» The task
Look in the data below for the line that has "Missouri business entity", then print exactly every line from there through the line that has "such as psychology and sociology, comm", leaving pictures out.

Data to use: Begin

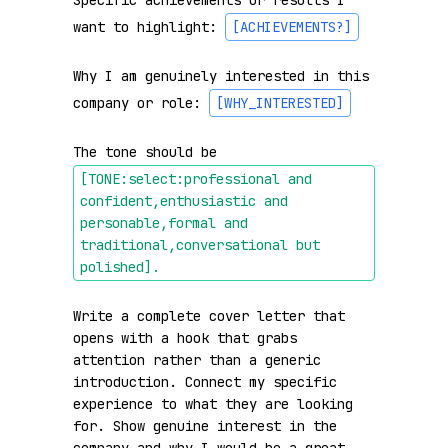
Specific achievements or results I 
want to highlight: 
[ACHIEVEMENTS?]
Why I am genuinely interested in this 
company or role: 
[WHY_INTERESTED]
The tone should be 
[TONE:select:professional and 
confident,enthusiastic and 
personable,formal and 
traditional,conversational but 
polished]
.
Write a complete cover letter that 
opens with a hook that grabs 
attention rather than a generic 
introduction. Connect my specific 
experience to what they are looking 
for. Show genuine interest in the 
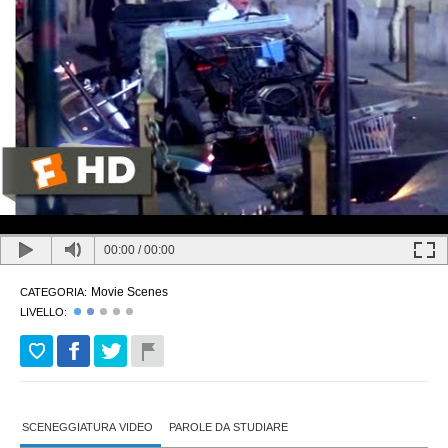
00:00
/
00:00
Movie Scenes
CATEGORIA:
LIVELLO:
SCENEGGIATURA VIDEO
PAROLE DA STUDIARE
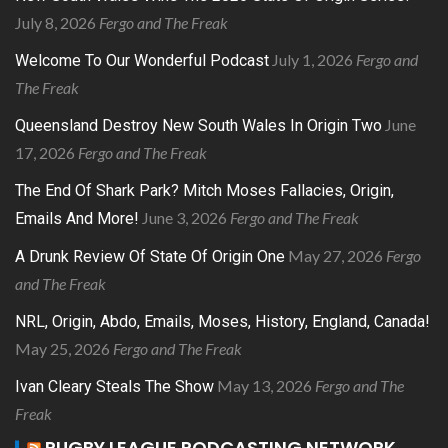
July 8, 2026
Fergo and The Freak
July 1, 2026
Fergo and
Welcome To Our Wonderful Podcast
The Freak
June
Queensland Destroy New South Wales In Origin Two
17, 2026
Fergo and The Freak
The End Of Shark Park? Mitch Moses Fallacies, Origin,
June 3, 2026
Fergo and The Freak
Emails And More!
May 27, 2026
Fergo
A Drunk Review Of State Of Origin One
and The Freak
NRL, Origin, Abdo, Emails, Moses, History, England, Canada!
May 25, 2026
Fergo and The Freak
May 13, 2026
Fergo and The
Ivan Cleary Steals The Show
Freak
RUGBY LEAGUE PODCASTING NETWORK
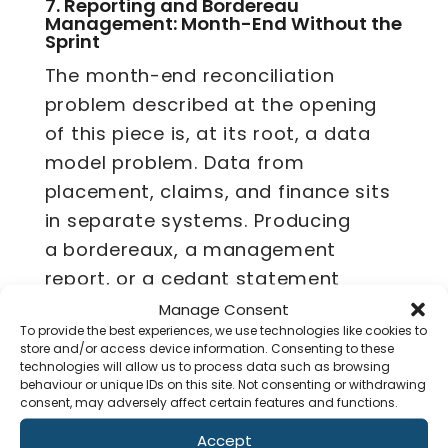
7.
Reporting and Bordereau
Management: Month-End Without the
Sprint
The month-end reconciliation
problem described at the opening
of this piece is, at its root, a data
model problem. Data from
placement, claims, and finance sits
in separate systems. Producing
a bordereaux, a management
report, or a cedant statement
requires someone to extract from
Manage Consent
To provide the best experiences, we use technologies like cookies to
each, reconcile the differences, and
store and/or access device information. Consenting to these
compile an output by hand.
technologies will allow us to process data such as browsing
behaviour or unique IDs on this site. Not consenting or withdrawing
consent, may adversely affect certain features and functions.
An AI-native platform holds all of
that in a unified data model.
Accept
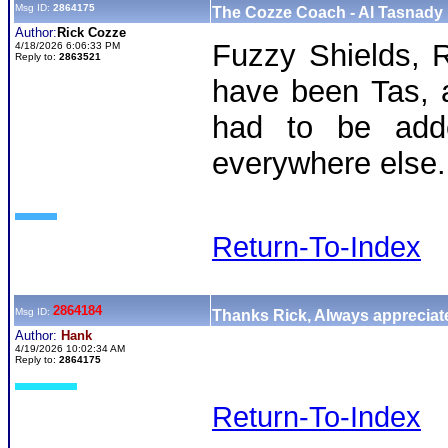
Msg ID:
2864175
The Cozze Coach - Al Tasnady 
Author:
Rick Cozze
Fuzzy Shields, 
4/18/2026 6:06:33 PM
Reply to:
2863521
have been Tas, 
had to be adde
everywhere else.
Return-To-Index
2864184
Msg ID:
Thanks Rick, Always appreciate
Author:
Hank
4/19/2026 10:02:34 AM
Reply to:
2864175
Return-To-Index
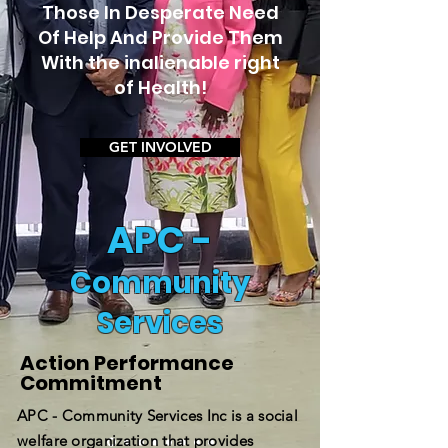
Those In Desperate Need
Of Help And Provide Them
With the inalienable right
of Health!
GET INVOLVED
APC -
Community
Services
Action Performance
Commitment
APC - Community Services Inc is a social
welfare organization that provides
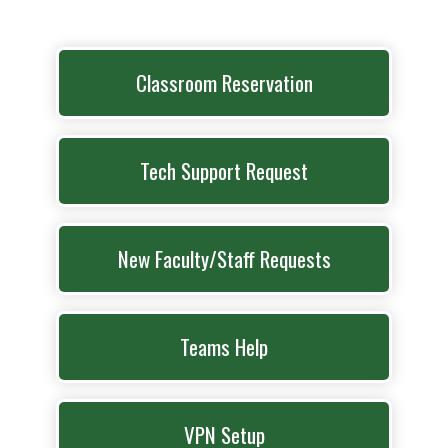
Classroom Reservation
Tech Support Request
New Faculty/Staff Requests
Teams Help
VPN Setup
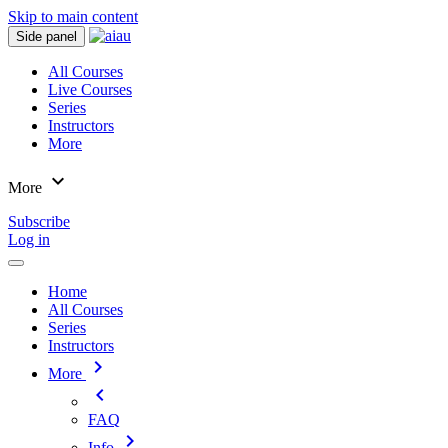
Skip to main content
Side panel
All Courses
Live Courses
Series
Instructors
More
expand_more
More
Subscribe
Log in
Home
All Courses
Series
Instructors
chevron_right
More
chevron_left
FAQ
chevron_right
Info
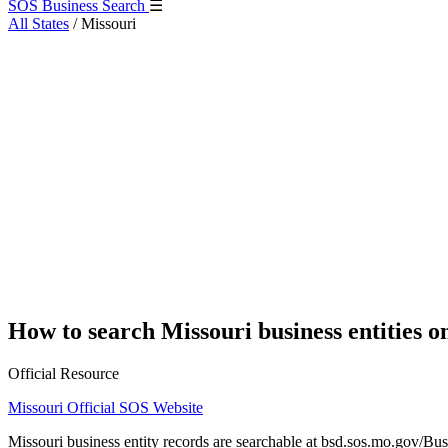
SOS Business Search
☰
All States
/
Missouri
How to search Missouri business entities o
Official Resource
Missouri Official SOS Website
Missouri business entity records are searchable at bsd.sos.mo.gov/Bus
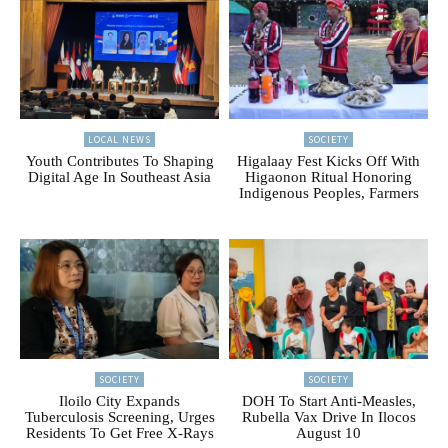
LOCAL NEWS
SOCIETY
Youth Contributes To Shaping
Higalaay Fest Kicks Off With
Digital Age In Southeast Asia
Higaonon Ritual Honoring
Indigenous Peoples, Farmers
SOCIETY
SOCIETY
Iloilo City Expands
DOH To Start Anti-Measles,
Tuberculosis Screening, Urges
Rubella Vax Drive In Ilocos
Residents To Get Free X-Rays
August 10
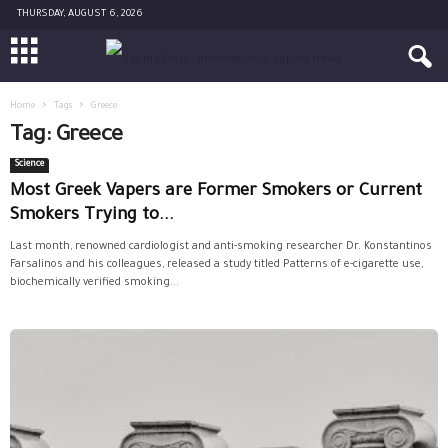
THURSDAY, AUGUST 6, 2026
Home
Tags
Greece
Tag: Greece
Science
Most Greek Vapers are Former Smokers or Current
Smokers Trying to...
Last month, renowned cardiologist and anti-smoking researcher Dr. Konstantinos
Farsalinos and his colleagues, released a study titled Patterns of e-cigarette use,
biochemically verified smoking...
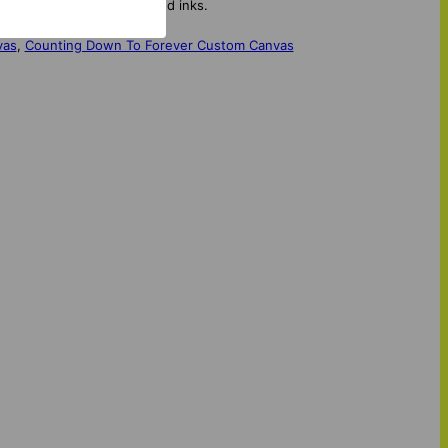
d printed using water-based inks.
vas
,
Counting Down To Forever Custom Canvas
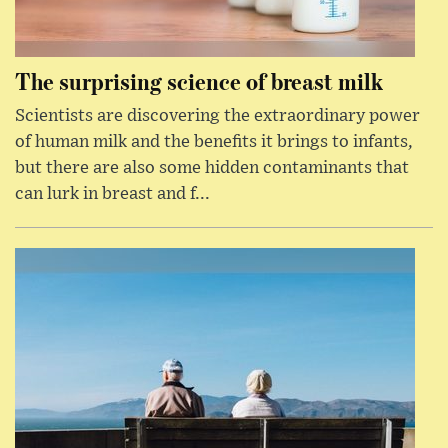
The surprising science of breast milk
Scientists are discovering the extraordinary power
of human milk and the benefits it brings to infants,
but there are also some hidden contaminants that
can lurk in breast and f...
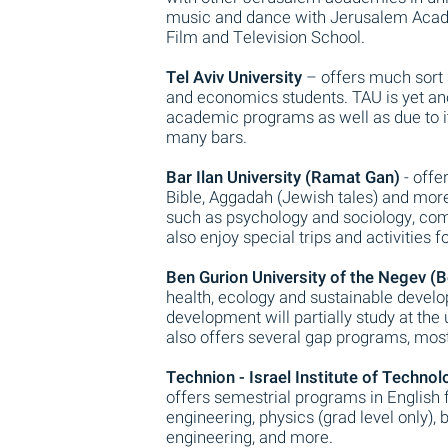
music and dance with Jerusalem Acad
Film and Television School.
Tel Aviv University
– offers much sort 
and economics students. TAU is yet ano
academic programs as well as due to its
many bars.
Bar Ilan University (Ramat Gan)
- offe
Bible, Aggadah (Jewish tales) and more. 
such as psychology and sociology, comm
also enjoy special trips and activities
Ben Gurion University of the Negev (B
health, ecology and sustainable devel
development will partially study at the
also offers several gap programs, most
Technion - Israel Institute of Technol
offers semestrial programs in English
engineering, physics (grad level only)
engineering, and more.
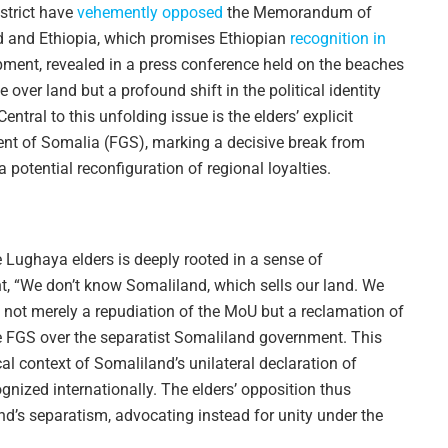
trict have
vehemently opposed
the Memorandum of
 and Ethiopia, which promises Ethiopian
recognition in
pment, revealed in a press conference held on the beaches
e over land but a profound shift in the political identity
entral to this unfolding issue is the elders’ explicit
ent of Somalia (FGS), marking a decisive break from
potential reconfiguration of regional loyalties.
e Lughaya elders is deeply rooted in a sense of
nt, “We don’t know Somaliland, which sells our land. We
 not merely a repudiation of the MoU but a reclamation of
the FGS over the separatist Somaliland government. This
ical context of Somaliland’s unilateral declaration of
nized internationally. The elders’ opposition thus
d’s separatism, advocating instead for unity under the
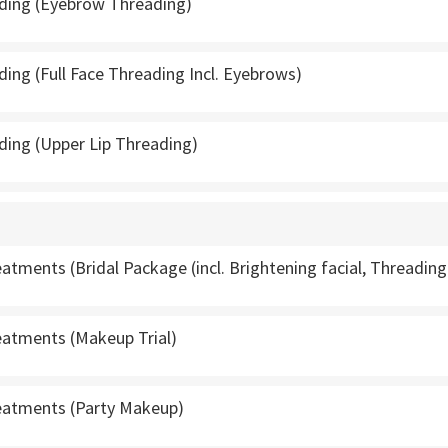
ading (Eyebrow Threading)
ding (Full Face Threading Incl. Eyebrows)
ding (Upper Lip Threading)
tments (Bridal Package (incl. Brightening facial, Threadin
atments (Makeup Trial)
atments (Party Makeup)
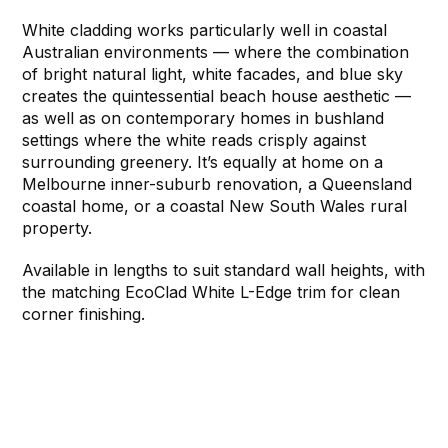
White cladding works particularly well in coastal
Australian environments — where the combination
of bright natural light, white facades, and blue sky
creates the quintessential beach house aesthetic —
as well as on contemporary homes in bushland
settings where the white reads crisply against
surrounding greenery. It’s equally at home on a
Melbourne inner-suburb renovation, a Queensland
coastal home, or a coastal New South Wales rural
property.
Available in lengths to suit standard wall heights, with
the matching EcoClad White L-Edge trim for clean
corner finishing.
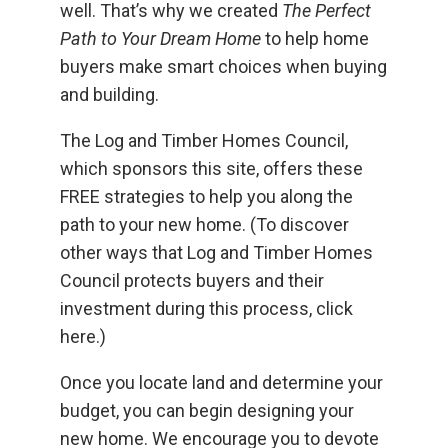
well. That’s why we created
The Perfect
Path to Your Dream Home
to help home
buyers make smart choices when buying
and building.
The Log and Timber Homes Council,
which sponsors this site, offers these
FREE strategies to help you along the
path to your new home. (To discover
other ways that Log and Timber Homes
Council protects buyers and their
investment during this process, click
here.)
Once you locate land and determine your
budget, you can begin designing your
new home. We encourage you to devote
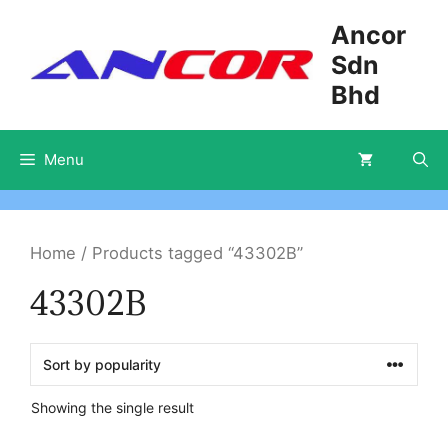
Skip
Ancor
to
Sdn
content
Bhd
Menu
Home
/ Products tagged “43302B”
43302B
Showing the single result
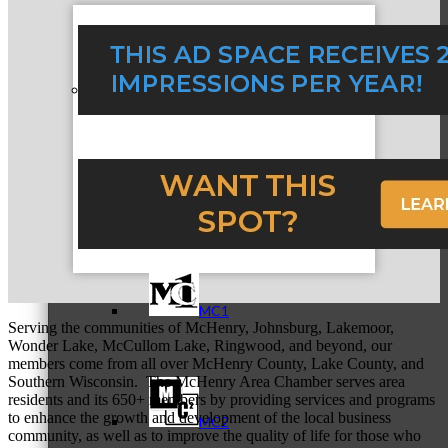
Referral Groups
Referral Group Application
MC1
Serving the communities of McHenry, Johnsburg, Lakemoor,
Wonder Lake, McCullom Lake, Ringwood, and beyond, our
members come from all over McHenry County, Lake County, and
Southern Wisconsin. The McHenry Area Chamber serves area
residents and its 650+ members by providing services and programs
to enhance the growth and development of the local business
MC2
community, as well as to improve the quality of life for those who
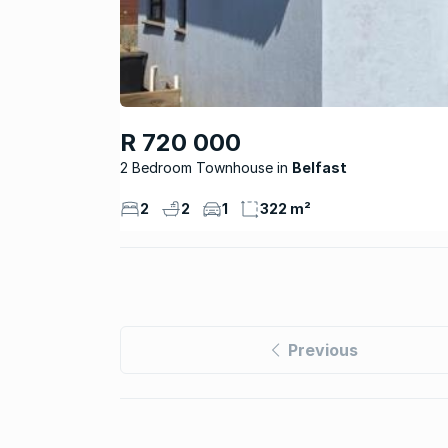
R 720 000
2 Bedroom Townhouse
Belfast
2
2
1
322 m²
Previous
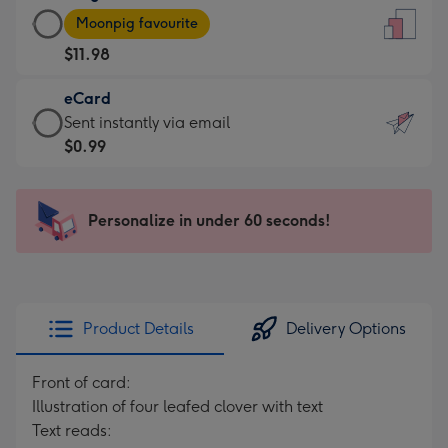
Large
-
Moonpig favourite
Card
For
$11.98
-
the
$11.98
little
eCard
-
messages
eCard
Sent instantly via email
Moonpig
-
-
$0.99
favourite
Dimensions:
$0.99
-
132
-
Dimensions:
x
Sent
Personalize in under 60 seconds!
205
185
instantly
x
mm
via
290
email
mm
Product Details
Delivery Options
Front of card:
Illustration of four leafed clover with text
Text reads:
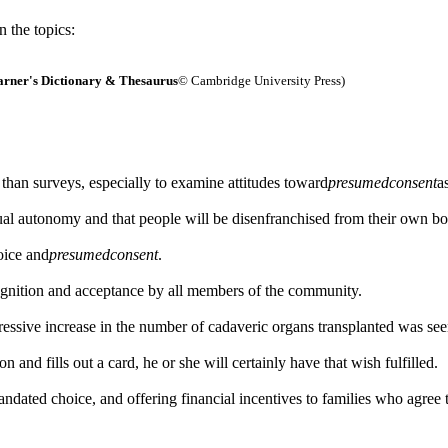
 the topics:
rner's Dictionary & Thesaurus
© Cambridge University Press)
than surveys, especially to examine attitudes toward
presumed
consent
a
al autonomy and that people will be disenfranchised from their own bo
oice and
presumed
consent
.
cognition and acceptance by all members of the community.
ressive increase in the number of cadaveric organs transplanted was seen
n and fills out a card, he or she will certainly have that wish fulfilled.
andated choice, and offering financial incentives to families who agree 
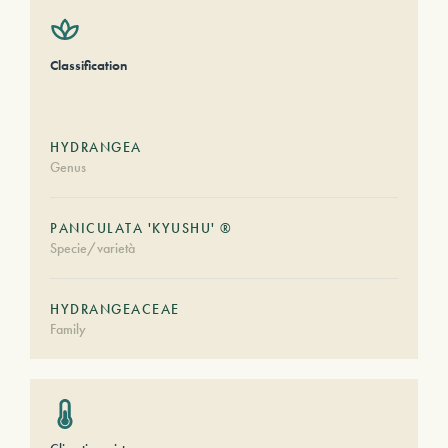
Classification
HYDRANGEA
Genus
PANICULATA 'KYUSHU' ®
Specie/varietà
HYDRANGEACEAE
Family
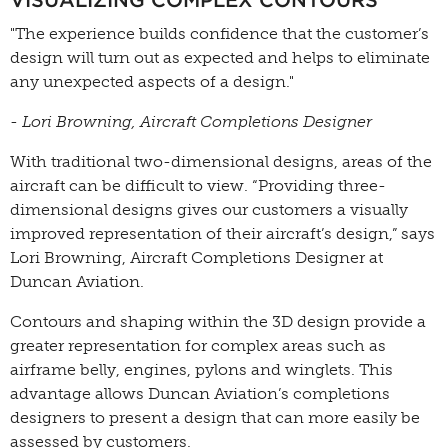
VISUALIZING COMPLEX CONTOURS
"The experience builds confidence that the customer’s
design will turn out as expected and helps to eliminate
any unexpected aspects of a design."
- Lori Browning, Aircraft Completions Designer
With traditional two-dimensional designs, areas of the
aircraft can be difficult to view. “Providing three-
dimensional designs gives our customers a visually
improved representation of their aircraft’s design,” says
Lori Browning, Aircraft Completions Designer at
Duncan Aviation.
Contours and shaping within the 3D design provide a
greater representation for complex areas such as
airframe belly, engines, pylons and winglets. This
advantage allows Duncan Aviation’s completions
designers to present a design that can more easily be
assessed by customers.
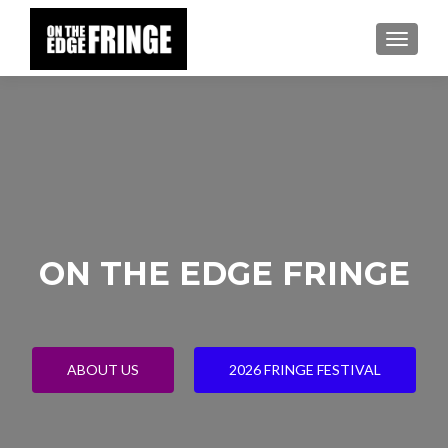
TOGGLE
ON THE EDGE FRINGE
ABOUT US
2026 FRINGE FESTIVAL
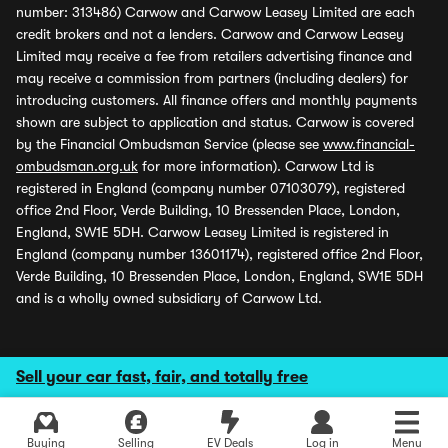
number: 313486) Carwow and Carwow Leasey Limited are each
credit brokers and not a lenders. Carwow and Carwow Leasey
Limited may receive a fee from retailers advertising finance and
may receive a commission from partners (including dealers) for
introducing customers. All finance offers and monthly payments
shown are subject to application and status. Carwow is covered
by the Financial Ombudsman Service (please see
www.financial-
ombudsman.org.uk
for more information). Carwow Ltd is
registered in England (company number 07103079), registered
office 2nd Floor, Verde Building, 10 Bressenden Place, London,
England, SW1E 5DH. Carwow Leasey Limited is registered in
England (company number 13601174), registered office 2nd Floor,
Verde Building, 10 Bressenden Place, London, England, SW1E 5DH
and is a wholly owned subsidiary of Carwow Ltd.
Sell your car fast, fair, and totally free
Buying
Selling
EV Deals
Log in
Menu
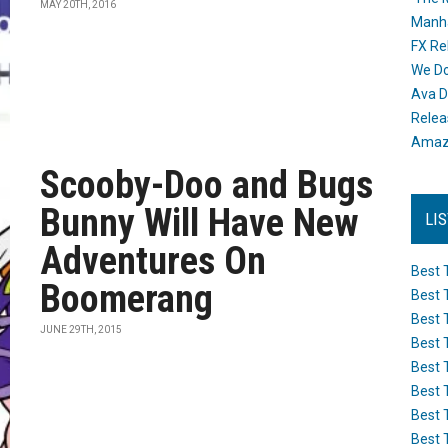
MAY 20TH, 2016
Manh
FX Re
We Do
Ava D
Releas
Amazo
Scooby-Doo and Bugs
Bunny Will Have New
LI
Adventures On
Best 
Boomerang
Best 
Best 
JUNE 29TH, 2015
Best 
Best 
Best 
Best 
Best 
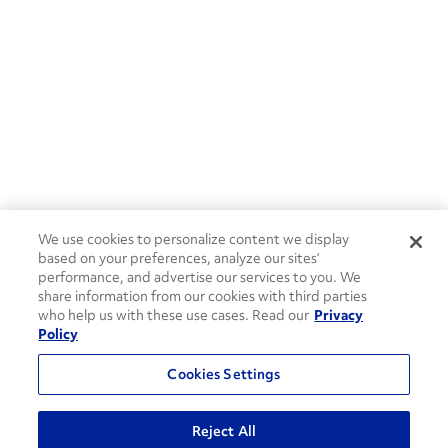
We use cookies to personalize content we display
based on your preferences, analyze our sites’
performance, and advertise our services to you. We
share information from our cookies with third parties
who help us with these use cases. Read our
Privacy
Policy
Cookies Settings
Reject All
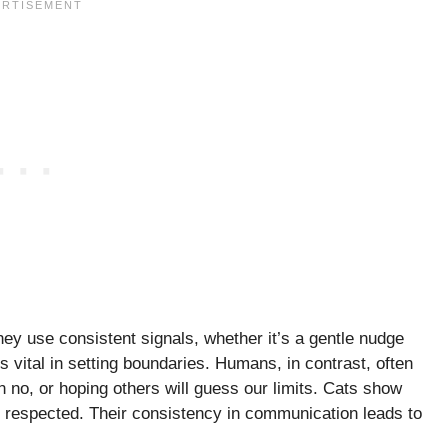
They use consistent signals, whether it’s a gentle nudge
is vital in setting boundaries. Humans, in contrast, often
, or hoping others will guess our limits. Cats show
but respected. Their consistency in communication leads to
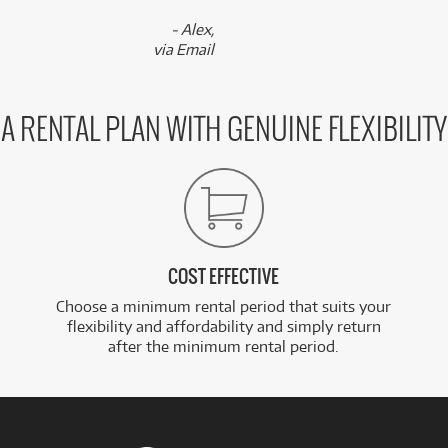
- Alex,
via Email
A RENTAL PLAN WITH GENUINE FLEXIBILITY
COST EFFECTIVE
Choose a minimum rental period that suits your
flexibility and affordability and simply return
after the minimum rental period.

Data to use: End

» Response
Missouri business entity records are searchable at bsd.sos.mo.gov/Bus
LOCAL NEWS
SOCIETY
Youth Contributes To Shaping
Higalaay Fest Kicks Off With
Digital Age In Southeast Asia
Higaonon Ritual Honoring
Indigenous Peoples, Farmers
SOCIETY
SOCIETY
Iloilo City Expands
DOH To Start Anti-Measles,
Tuberculosis Screening, Urges
Rubella Vax Drive In Ilocos
Residents To Get Free X-Rays
August 10
THURSDAY, AUGUST 6, 2026
Home
Tags
Greece
Tag: Greece
Science
Most Greek Vapers are Former Smokers or Current
Smokers Trying to...
Last month, renowned cardiologist and anti-smoking researcher Dr. Konstantinos
Farsalinos and his colleagues, released a study titled Patterns of e-cigarette use,
biochemically verified smoking...
d printed using water-based inks.
vas
,
Counting Down To Forever Custom Canvas
The surprising science of breast milk
Scientists are discovering the extraordinary power
of human milk and the benefits it brings to infants,
but there are also some hidden contaminants that
can lurk in breast and f...
music and dance with Jerusalem Acad
Film and Television School.
Tel Aviv University
– offers much sort 
and economics students. TAU is yet ano
academic programs as well as due to its
many bars.
Bar Ilan University (Ramat Gan)
- offe
Bible, Aggadah (Jewish tales) and more. 
such as psychology and sociology, comm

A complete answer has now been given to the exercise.